There is a constant thought in mind of who to side with. The narrator is not infallible, he is human – accidents occur to everyone. Oskar is condescending and too much of a perfectionist. But then he has a right to be, he has worked hard for his luxuries and our narrator seems to be a slacker of sorts. You begin to wonder why these two are even friends. It’s only when the final pages fall and the remarkable ending is revealed that we can understand fully.

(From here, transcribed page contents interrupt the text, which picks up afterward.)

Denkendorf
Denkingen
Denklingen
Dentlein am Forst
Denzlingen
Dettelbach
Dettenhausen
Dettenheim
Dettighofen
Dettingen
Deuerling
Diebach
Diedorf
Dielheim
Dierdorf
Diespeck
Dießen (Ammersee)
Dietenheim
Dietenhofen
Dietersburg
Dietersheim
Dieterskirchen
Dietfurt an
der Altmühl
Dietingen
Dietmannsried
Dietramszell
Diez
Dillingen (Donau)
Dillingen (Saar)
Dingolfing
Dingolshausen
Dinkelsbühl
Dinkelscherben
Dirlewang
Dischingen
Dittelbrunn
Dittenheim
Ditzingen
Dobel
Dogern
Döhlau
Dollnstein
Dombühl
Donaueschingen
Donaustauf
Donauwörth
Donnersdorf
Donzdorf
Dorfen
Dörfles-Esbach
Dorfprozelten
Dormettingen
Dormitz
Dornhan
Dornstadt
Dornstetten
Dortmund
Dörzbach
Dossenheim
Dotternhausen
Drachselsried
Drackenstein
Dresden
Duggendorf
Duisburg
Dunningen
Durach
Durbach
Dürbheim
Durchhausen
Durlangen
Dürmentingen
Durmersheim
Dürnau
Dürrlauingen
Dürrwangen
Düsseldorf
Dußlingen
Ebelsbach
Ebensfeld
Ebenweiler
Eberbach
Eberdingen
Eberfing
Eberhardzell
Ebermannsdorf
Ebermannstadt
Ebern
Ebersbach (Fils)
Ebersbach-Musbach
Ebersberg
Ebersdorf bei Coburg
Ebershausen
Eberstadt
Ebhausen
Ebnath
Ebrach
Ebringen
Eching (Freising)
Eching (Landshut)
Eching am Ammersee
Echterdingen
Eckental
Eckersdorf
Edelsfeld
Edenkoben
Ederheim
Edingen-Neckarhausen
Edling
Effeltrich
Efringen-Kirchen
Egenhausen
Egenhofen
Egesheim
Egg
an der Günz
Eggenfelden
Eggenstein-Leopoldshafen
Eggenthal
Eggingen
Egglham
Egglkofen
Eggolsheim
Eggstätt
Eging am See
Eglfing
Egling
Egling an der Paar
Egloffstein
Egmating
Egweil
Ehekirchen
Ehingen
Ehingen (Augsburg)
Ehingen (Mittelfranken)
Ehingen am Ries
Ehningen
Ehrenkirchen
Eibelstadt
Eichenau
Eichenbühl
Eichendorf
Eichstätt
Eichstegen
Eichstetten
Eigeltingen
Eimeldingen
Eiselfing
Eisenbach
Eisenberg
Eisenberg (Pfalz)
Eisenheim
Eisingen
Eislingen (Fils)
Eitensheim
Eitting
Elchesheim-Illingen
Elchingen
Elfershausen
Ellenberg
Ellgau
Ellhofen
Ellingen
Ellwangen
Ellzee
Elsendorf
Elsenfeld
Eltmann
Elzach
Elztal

And it is a laugh out loud journey to get to the end. As each pratfall occurs a snigger will escape, even more so as we watch as the main character digs himself even deeper holes. The comedic actions are highlighted by the sparseness of everything around him from the perfection of Oskar’s flat with its white walls and sheets, to the tiny supporting cast which consists of a cleaner and a friend of Oskar. Above all, the novel is incredibly voyeuristic in its closeness. You are made to feel that you should look away as things go from bad to worse to the farfetched. It’s all compounded by the fact that this flat is in a European city that is never disclosed so there is a huge language barrier, too.
This is an impossible character in an impossible situation and it makes for perfect, albeit guilty, entertainment. It’s the literary equivalent of watching somebody fall on their arse and get paid £250 for their displeasure. As mentioned before it is a very dark book and the humour won’t appeal to everyone, much like any form of farce comedy.
Will Wiles has created a wonderful debut novel that is intelligently written, horrifically funny and ponders the minute imperfections of life. Wiles makes creating a great book look effortless and he is certainly a name to keep an eye on. I know I will.
This book was supplied kindly by the publisher.